* _EXERCISE INSTRUCTIONS_
Pictures excluded, copy every record that follows exactly as it appears.

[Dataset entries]
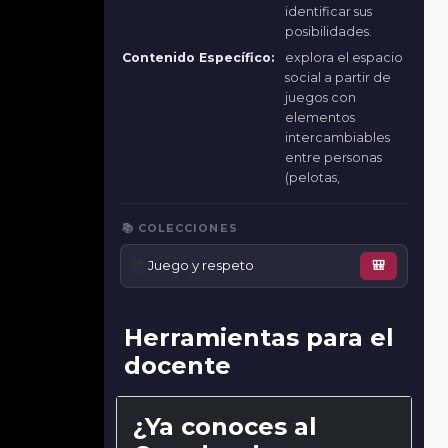
identificar sus
posibilidades.
Contenido Específico:
explora el espacio
social a partir de
juegos con
elementos
intercambiables
entre personas
(pelotas,
📚 COLECCIONES
📚
Juego y respeto
🎒
Herramientas para el
docente
¿Ya conoces al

* _SOLVED PROBLEM_
identificar sus
posibilidades.
Contenido Específico:
explora el espacio
social a partir de
juegos con
elementos
intercambiables
entre personas
(pelotas,
📚 COLECCIONES
📚
Juego y respeto
🎒
Herramientas para el
docente
¿Ya conoces al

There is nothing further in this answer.